Agriculture Secretary Ann M. Veneman announced recently that 10 grants totaling more than $3.8 million have been awarded for research, education and extension projects to improve the quantity and quality of water resources across the country. Funding will be used to provide research and educational materials and programs, coordination of university-based water-quality and monitoring programs and to develop an information network focused on environmental pathogens.

“Water quality issues are a priority for USDA and our nation,” said Veneman. “These projects will increase our understanding of the causes and solutions to critical water quality issues.”

The projects will begin this year and are expected to last through 2007.

“We are pleased that two of these awards were made to tribal community colleges to improve coordination among tribal colleges and that they address invasive aquatic species in wetlands,” said USDA Under Secretary for Research, Education and Economics, Joseph J. Jen. “These awards demonstrate the growing capacity of the tribal college system and its effort to address critical natural resource issues.”

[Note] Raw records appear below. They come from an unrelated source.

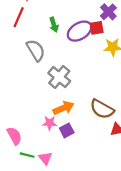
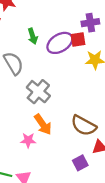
purple cross: (108, 12) -> (90, 23), turned 35
orange arrow: (63, 108) -> (43, 124), turned 78
purple square: (67, 130) -> (80, 163), moved

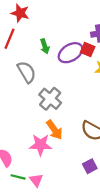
red square: (78, 40) -> (88, 49), turned 32
pink star: (28, 140) -> (41, 145), size x1.5

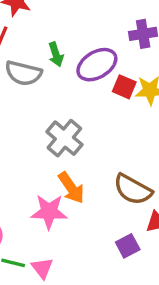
red square: (88, 49) -> (124, 87), moved
gray semicircle: (27, 72) -> (23, 73), moved, turned 135

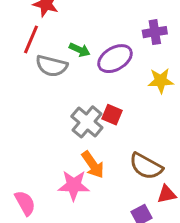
green arrow: (56, 54) -> (80, 50), turned -48
red square: (124, 87) -> (112, 115), moved

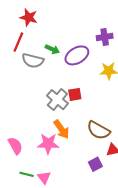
red square: (112, 115) -> (75, 94), turned -32
pink semicircle: (25, 203) -> (15, 146), moved

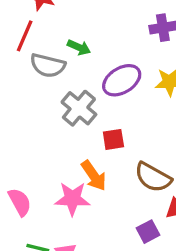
purple ellipse: (77, 55) -> (122, 80), moved
red square: (75, 94) -> (113, 139), moved
gray cross: (57, 100) -> (79, 108), moved

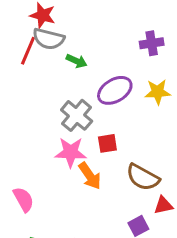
gray semicircle: (48, 65) -> (49, 39), moved
pink star: (72, 199) -> (71, 152), moved

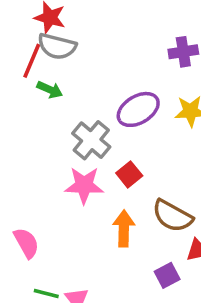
green arrow: (77, 61) -> (50, 90), moved
red square: (107, 143) -> (129, 174), turned -30
orange arrow: (90, 176) -> (124, 229), moved, turned -144

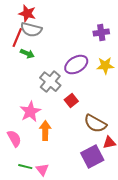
pink star: (84, 185) -> (30, 112), moved, turned -30
orange arrow: (124, 229) -> (45, 131), moved
purple square: (167, 275) -> (92, 157), size x1.6

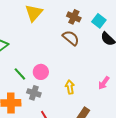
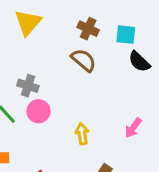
cyan square: (99, 21) -> (126, 35), turned -32
gray cross: (34, 93) -> (28, 86), moved

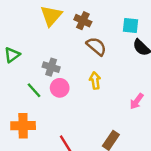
brown cross: (88, 29) -> (83, 21), moved
yellow arrow: (82, 134) -> (95, 81), moved

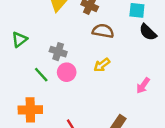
brown semicircle: (96, 46) -> (103, 31), turned -30
yellow arrow: (95, 81) -> (102, 65), turned -119

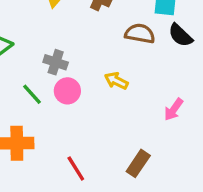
brown semicircle: (103, 31) -> (140, 34), moved
yellow arrow: (102, 65) -> (116, 81), turned 63

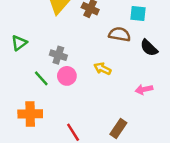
black semicircle: (180, 35) -> (149, 48), moved
pink arrow: (174, 109) -> (144, 89), turned 42

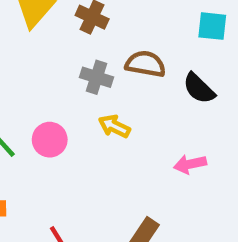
cyan square: (138, 13) -> (212, 26), moved
gray cross: (58, 55) -> (96, 77), moved

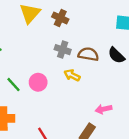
brown semicircle: (145, 64) -> (88, 54), moved
pink arrow: (190, 164) -> (104, 109), moved

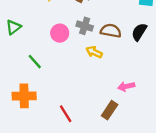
black semicircle: (116, 55) -> (139, 32), turned 78
pink circle: (38, 82) -> (60, 33), moved

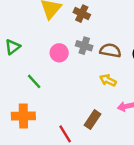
yellow arrow: (94, 52) -> (108, 80), moved
brown rectangle: (110, 110) -> (92, 120), moved

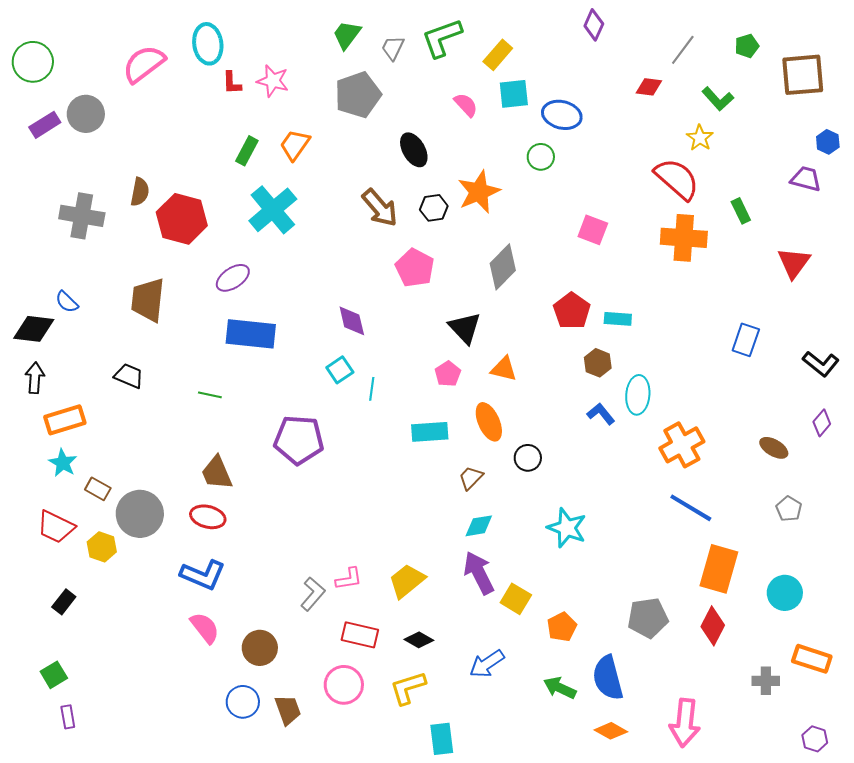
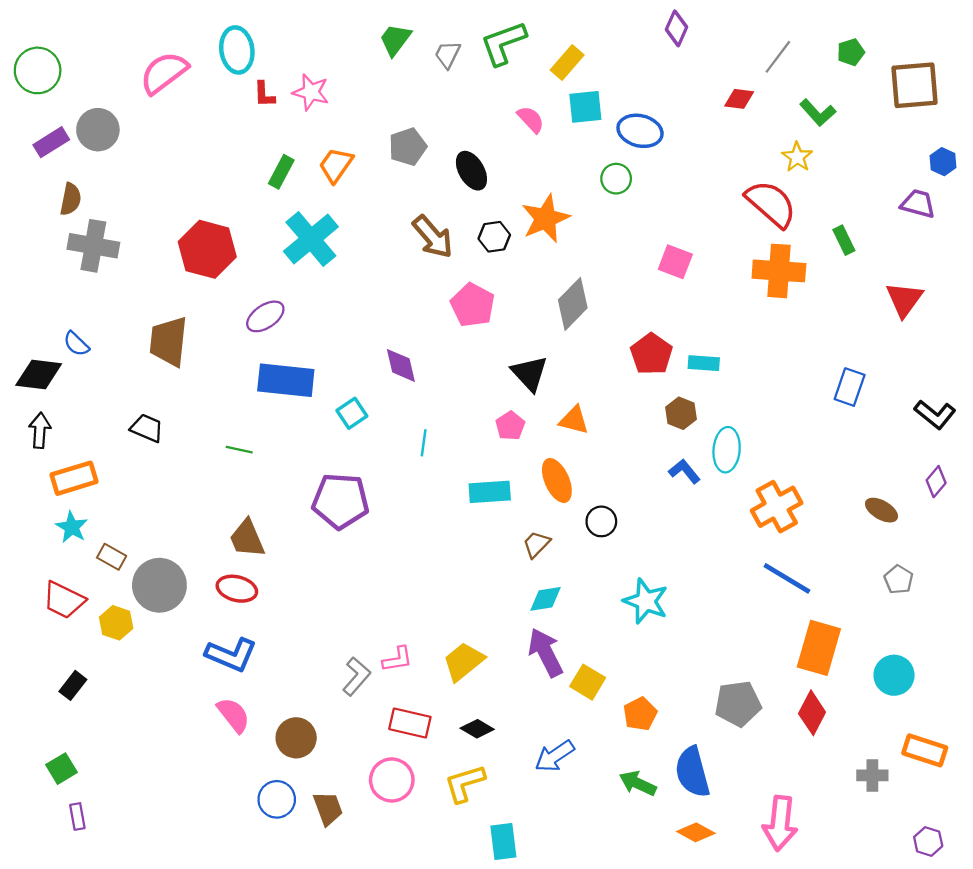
gray pentagon: (358, 95) -> (408, 147), moved, size x0.7
brown semicircle: (140, 192) -> (71, 199), moved
cyan square: (340, 370) -> (352, 413), moved

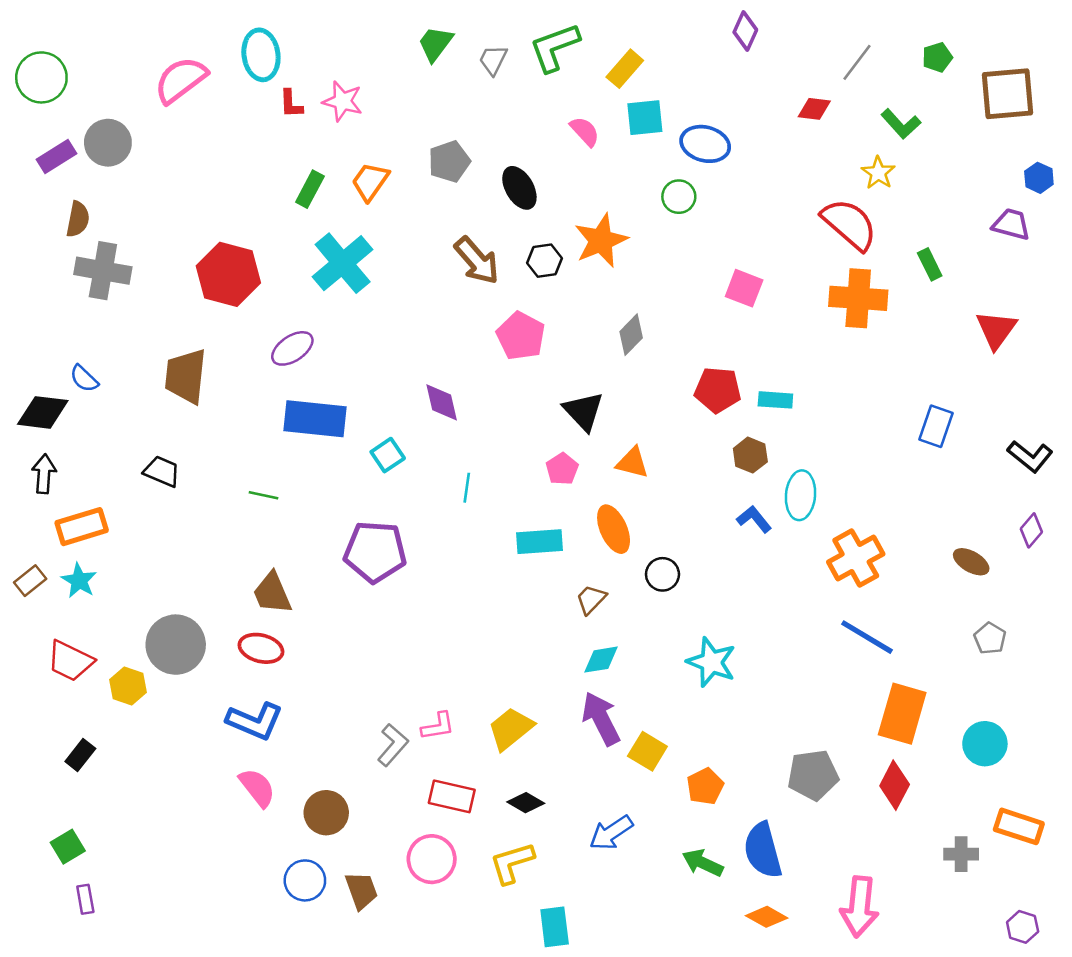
gray diamond: (573, 304) -> (631, 335), size x0.7
red pentagon: (651, 354) -> (718, 390), turned -30
brown rectangle: (112, 557) -> (30, 581), moved, turned -68

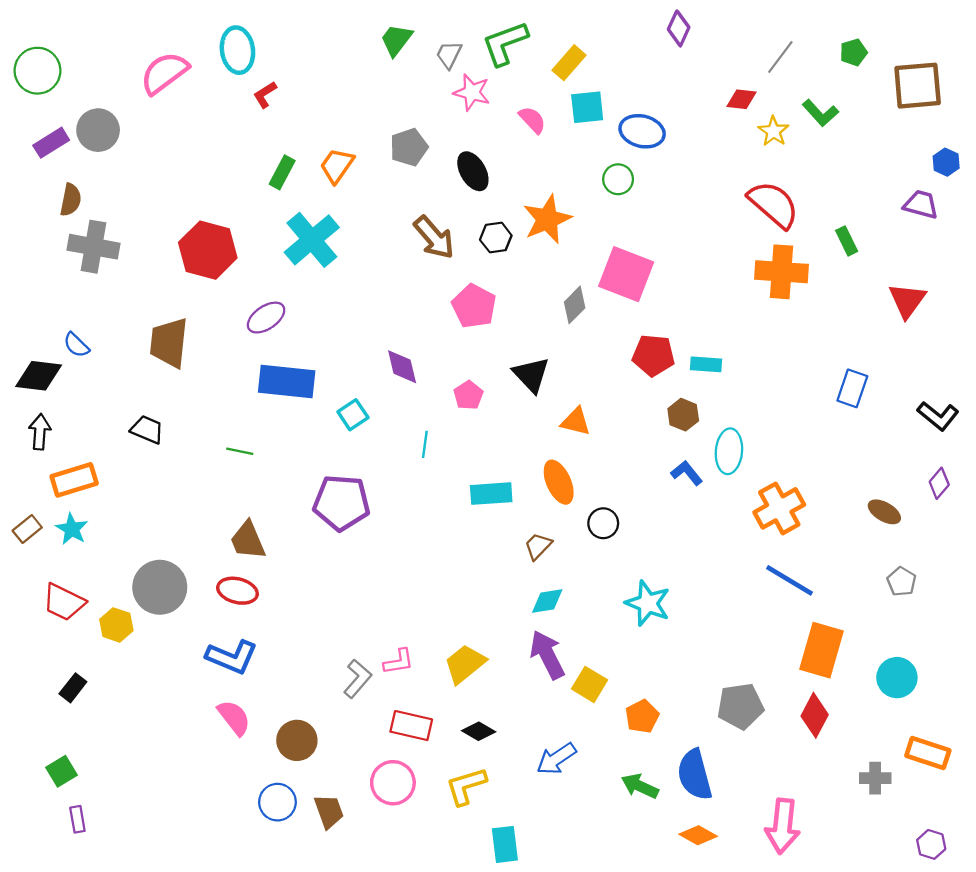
pink star: (343, 101) -> (472, 92), moved
red L-shape: (291, 104) -> (265, 95), turned 60
yellow star: (878, 173) -> (774, 131), moved
pink square: (744, 288) -> (626, 274), moved, size x1.6
pink pentagon: (562, 469) -> (468, 395), moved

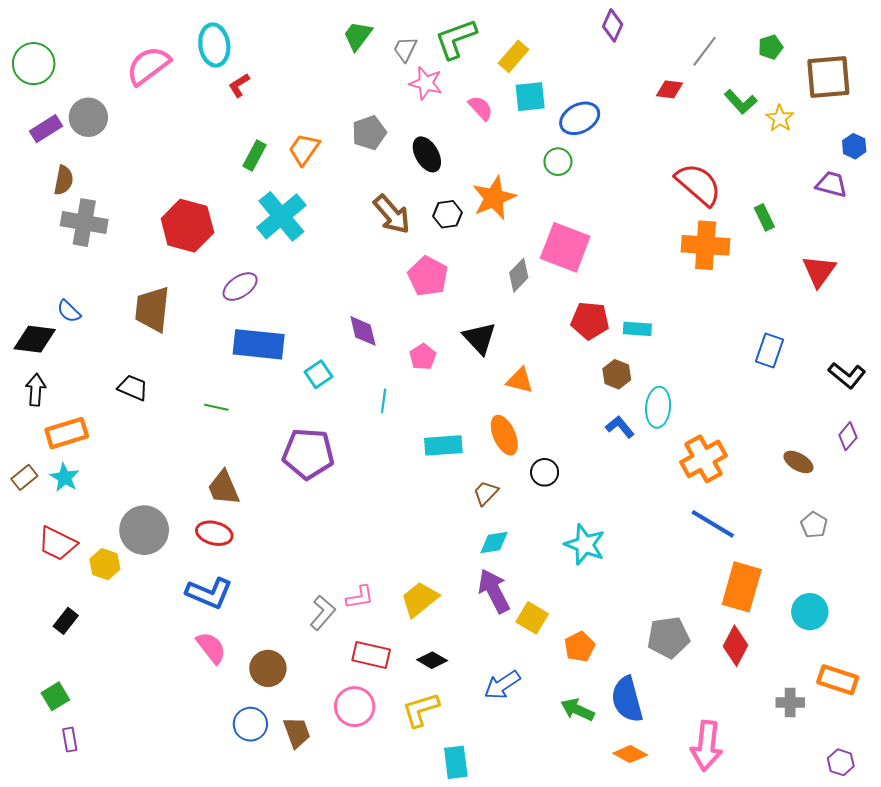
blue ellipse: (642, 131) -> (580, 118), turned -42
yellow star: (774, 131) -> (780, 118), moved

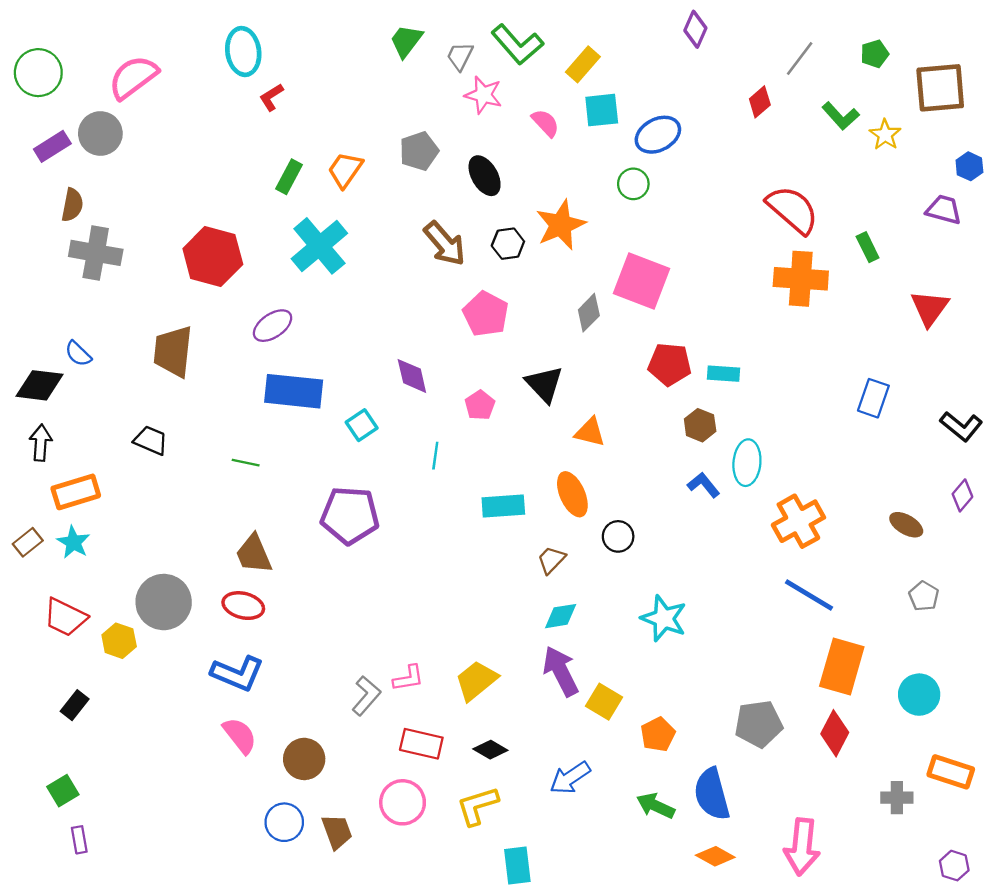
green L-shape: (456, 39) -> (517, 44), turned -111
pink semicircle: (148, 66) -> (133, 77), moved
red diamond: (669, 89) -> (760, 102), turned -48

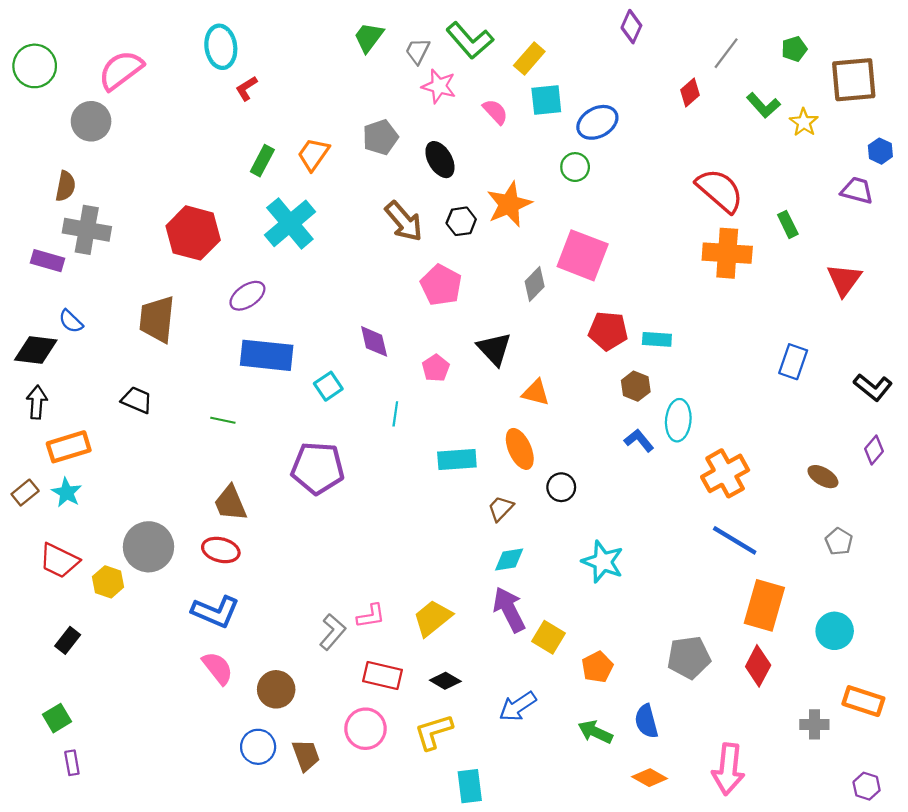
purple rectangle: (52, 146) -> (47, 261), moved, turned 48
blue semicircle: (712, 794) -> (646, 721), size x0.7

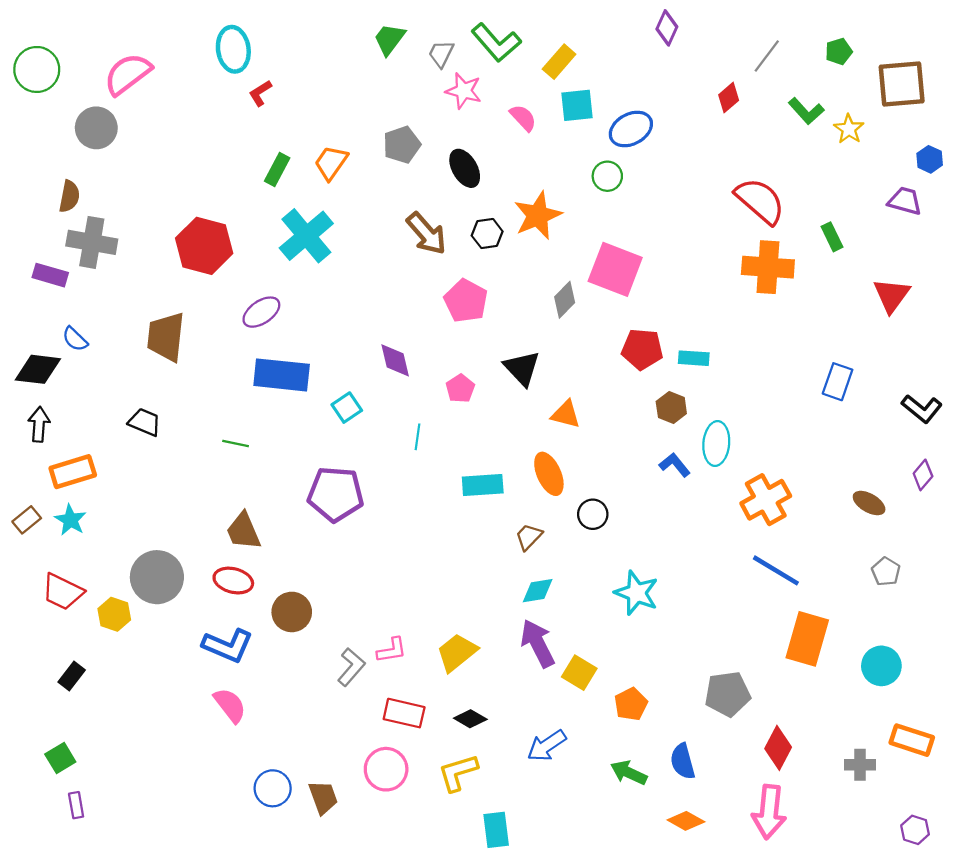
red diamond: (758, 666) -> (778, 748), moved
brown circle: (276, 689) -> (292, 612), moved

The list of awards includes:

$390,000 to the University of Rhode Island in Kingston, Rhode Island to continue coordination of volunteer university-based water quality monitoring programs;

$300,000 to Salish Kootenai College in Pablo, Montana for coordination of water quality programs at tribal colleges and universities;

$300,000 to Purdue University in West Lafayette, Indiana to establish an information network focused on environmental pathogens;

$300,000 to Lac Courte Oreilles Ojibwa Community College in Hayward, Wisconsin for educational efforts to reduce the impacts of invasive plants in wetlands;

$272,000 to the University of Maryland in College Park, Maryland to develop educational materials for water quality issues targeting the nursery and landscape industry;

$269,000 to Iowa State University in Ames, Iowa to develop educational programs linked to performance-based water quality programs;

$580,000 to Texas A&M University in College Station, Texas to study phosphorous movement in soils and waters of the North Bosque and Leon Rivers, Texas;

$580,000 to Purdue University in West Lafayette, Indiana to provide research and educational materials on drainage management to improve water quality in the Midwest; $495,000 to Colorado State University in Fort Collins, Colorado to investigate solutions to the salinity issues of the Upper Arkansas River basin, and $580,000 to the University of Georgia in Athens, Georgia to investigate linkages between low levels of dissolved oxygen and overall water quality in the coastal plain of Georgia.

The National Integrated Water Quality Program is administered through the Cooperative State Research, Education, and Extension Service.